Stored data
========================================================================

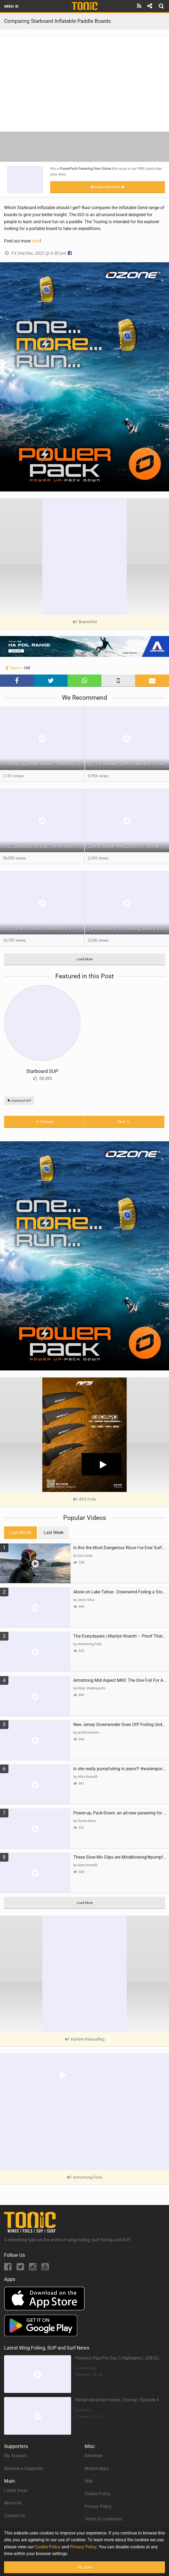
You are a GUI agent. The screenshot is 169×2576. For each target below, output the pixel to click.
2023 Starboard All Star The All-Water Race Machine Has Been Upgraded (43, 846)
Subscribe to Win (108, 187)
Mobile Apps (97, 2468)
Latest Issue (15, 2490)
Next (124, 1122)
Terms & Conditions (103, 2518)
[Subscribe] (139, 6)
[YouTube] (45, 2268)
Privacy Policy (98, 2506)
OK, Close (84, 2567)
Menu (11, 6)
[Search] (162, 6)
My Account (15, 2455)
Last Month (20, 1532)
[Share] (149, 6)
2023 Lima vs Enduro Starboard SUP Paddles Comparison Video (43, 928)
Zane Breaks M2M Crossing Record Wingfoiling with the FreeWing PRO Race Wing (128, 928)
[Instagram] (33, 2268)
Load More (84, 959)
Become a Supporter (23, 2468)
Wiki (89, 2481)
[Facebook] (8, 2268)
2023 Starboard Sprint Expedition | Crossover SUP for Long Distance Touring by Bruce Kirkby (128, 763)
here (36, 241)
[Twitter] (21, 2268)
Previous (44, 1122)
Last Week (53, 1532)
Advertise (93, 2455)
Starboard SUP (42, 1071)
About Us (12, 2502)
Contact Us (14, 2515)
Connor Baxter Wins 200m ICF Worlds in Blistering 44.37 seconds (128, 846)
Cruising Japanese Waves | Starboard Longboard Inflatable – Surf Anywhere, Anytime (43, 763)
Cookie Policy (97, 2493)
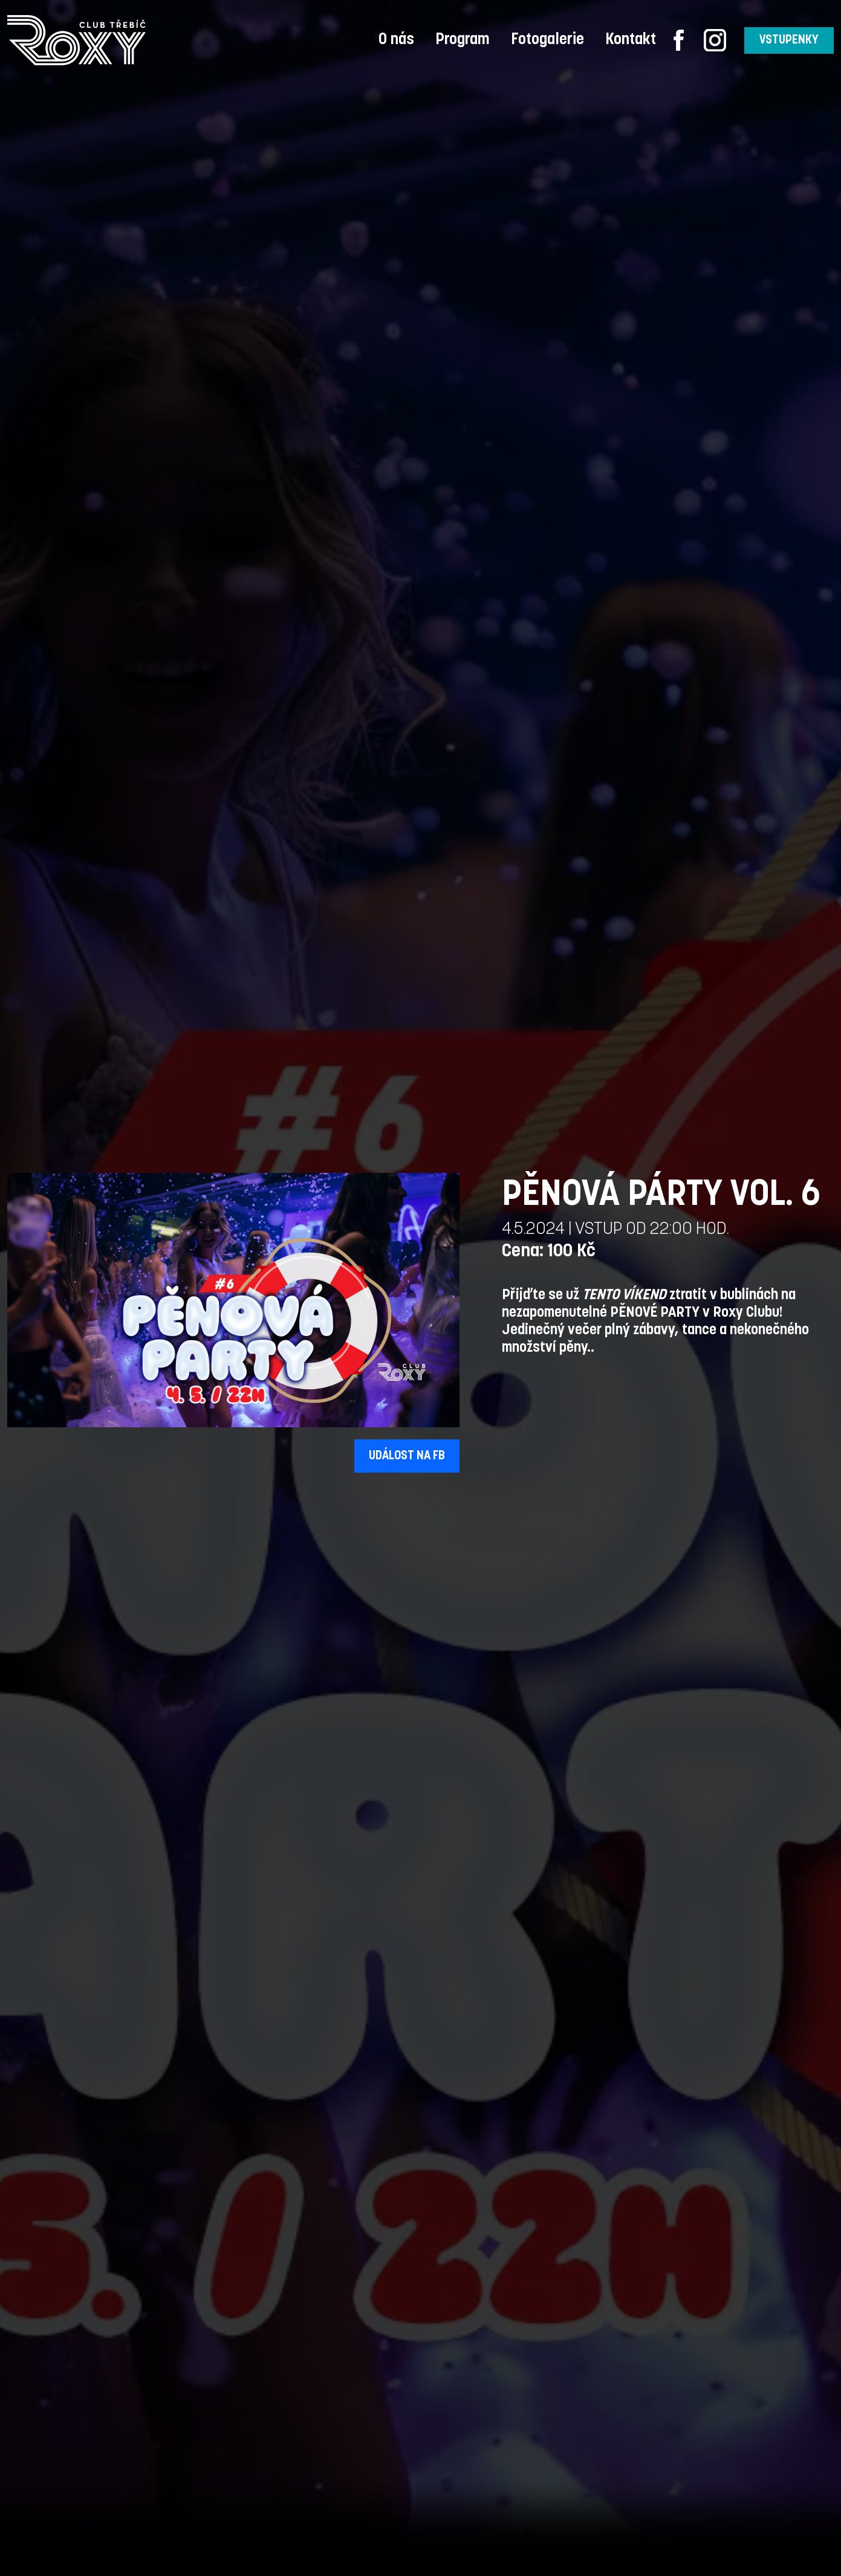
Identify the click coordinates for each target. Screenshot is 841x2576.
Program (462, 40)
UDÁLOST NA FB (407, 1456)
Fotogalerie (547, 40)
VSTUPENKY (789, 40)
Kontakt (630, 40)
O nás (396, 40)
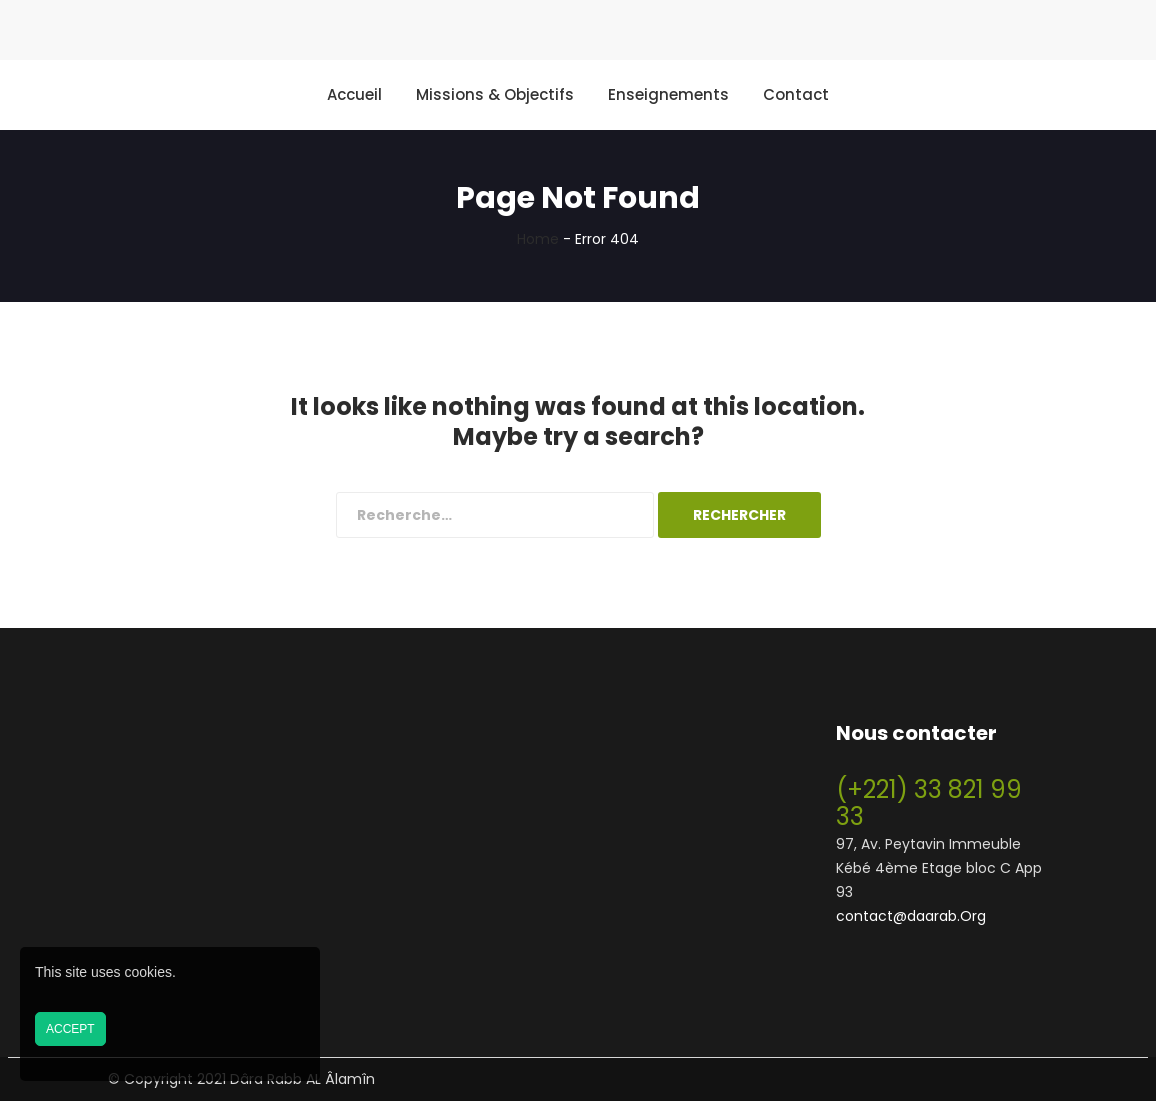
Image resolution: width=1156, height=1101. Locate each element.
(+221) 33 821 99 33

========================================================================

◆ What to do ◆
Look above for the line holding "Subscribe to Win (108, 187)", then set down exactly that line and every line after it up to and including the line holding "My Account (15, 2455)", with nothing else.

◆ Answer section ◆
Subscribe to Win (108, 187)
Mobile Apps (97, 2468)
Latest Issue (15, 2490)
Next (124, 1122)
Terms & Conditions (103, 2518)
[Subscribe] (139, 6)
[YouTube] (45, 2268)
Privacy Policy (98, 2506)
OK, Close (84, 2567)
Menu (11, 6)
[Search] (162, 6)
My Account (15, 2455)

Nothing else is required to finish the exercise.